Paul also broke a lot of the traditions of his time by offering spiritual direction and missions while he was still a layman.

"So Paul was certainly a pioneer and forerunner of those lay people who today preach, give missions and engage in spiritual direction. In these areas Paul was far, far ahead of his time."  (p.45)

Paul endured a lot of grief from his contemporaries and from some of his writings, he acknowledged the difficulties that he faced on a variety of fronts. He maintained his vision, however, and eventually founded our beloved Passionist Congregation, in spite of difficulties. Paul was able to found the Congregation because the Charism, the memoria passionis, was this foundational insight and vision, and his constancy of purpose was firmly rooted there. This singular vision carries through to today and is being realized in new ways. I think Paul would have understood our visioning process and the forward movement of the mission of the Congregation.

Modern leadership studies provide a myriad of examples of leaders who work through difficulties to make their vision a shared one. Peter Senge in his landmark book, The Fifth Discipline: The Art and Practice of the Learning Organization, names Shared Vision as one of the disciplines. In an organizational sense, the leader gathers companions to share the vision and move the mission forward.
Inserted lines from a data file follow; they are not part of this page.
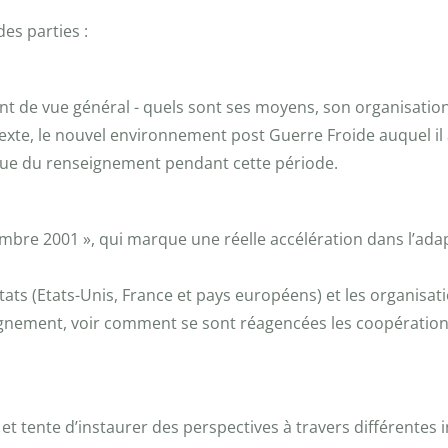
es parties :
 de vue général - quels sont ses moyens, son organisation m
exte, le nouvel environnement post Guerre Froide auquel il a d
ique du renseignement pendant cette période.
mbre 2001 », qui marque une réelle accélération dans l’ada
ats (Etats-Unis, France et pays européens) et les organisa
gnement, voir comment se sont réagencées les coopérations 
 et tente d’instaurer des perspectives à travers différentes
Our Province Visioning Process has produced a lot of results and recognition of the difficulties that we have faced and will continue to face as we move forward. It has also produced a sense of Shared Vision, firmly rooted in the Passionist Charism. The Passionist Family is in the process of mission fulfillment, as stated in the Province Mission Statement:

 Mission Statement: The Passionists of Holy Cross Province
We Passionists proclaim God's love for the world revealed through the Passion of Jesus Christ.
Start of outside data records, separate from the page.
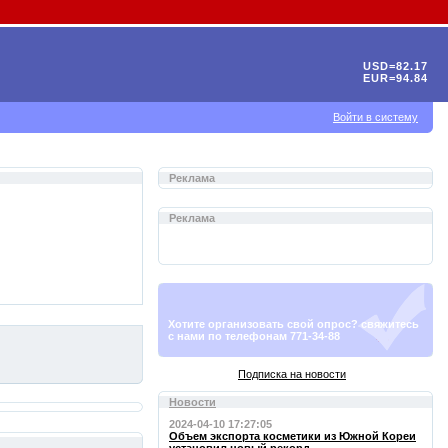
USD=82.17
EUR=94.84
Войти в систему
Реклама
Реклама
Хотите организовать свой опрос? свяжитесь
с нами по телефонам 771-34-88
Подписка на новости
Новости
2024-04-10 17:27:05
Объем экспорта косметики из Южной Кореи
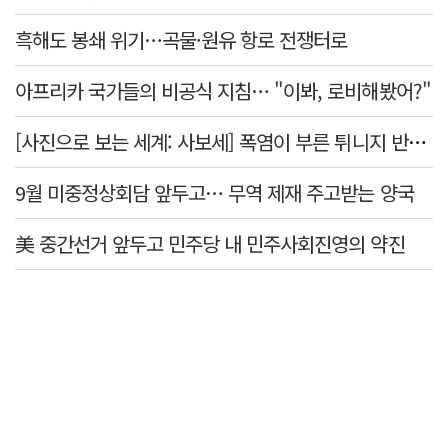
흑해도 봉쇄 위기…곡물·원유 항로 전쟁터로
아프리카 국가들의 비공식 지침… "이봐, 로비해봤어?"
[사진으로 보는 세계: 사보세] 폭염이 부른 튀니지 반정부 시위
9월 미중정상회담 앞두고… 무역 제재 주고받는 양국
美 중간선거 앞두고 민주당 내 민주사회진영의 약진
"The Passionists, a family of priests, brothers and laity, reach out with compassion to the crucified of today. We keep alive the memory of Christ's Passion through our commitment to community, prayer, ministries of the Word, and service to those who suffer. We welcome all who seek renewed life through the power of the Cross and the hope of the Resurrection". 

Did you see the latest Proclaiming Our Passionist Story video last week?
During the first week of Advent, we tell the story of Passionist Faithfulness.
We find models of faithfulness within our Passionist story.
For Your Reflection: What does a Thriving Church Look Like?
Adadpted from the Catholic Leadership Roundtable

Participants at the Leadership Roundtable’s Catholic Partnership Summit in February 2020 were asked, "What does a thriving Church look like?" in a variety of contexts. We invite you, through an ongoing series of reflections, to consider the answer to this question. For today, consider:

               "What does a Church that values servant leadership look like?"              


  • “A thriving Church looks like Jesus washing the feet of the disciples. There is humility. There is a sense that the structure of the Church and her leadership is organized in a way that is radically different from other organizations. This is rooted in service.”
  • “It is a humble, listening Church that values every voice and brings them into harmony to form a symphony directed at proclaiming the Gospel of Jesus and moving people to fulfill his mission.”
  • “It is about servant leadership, a change of heart and mind, a courage to think and act differently, for example, a Church of the poor.”

What does a Church that values servant leadership look like to you?

“How pleasing to our good God are those who let themselves be held in Godʼs divine arms like a little child, and nursed at the infinitely loving breast of God. Meditation on the Passion will teach you this and you will grow in faith, hope and love.”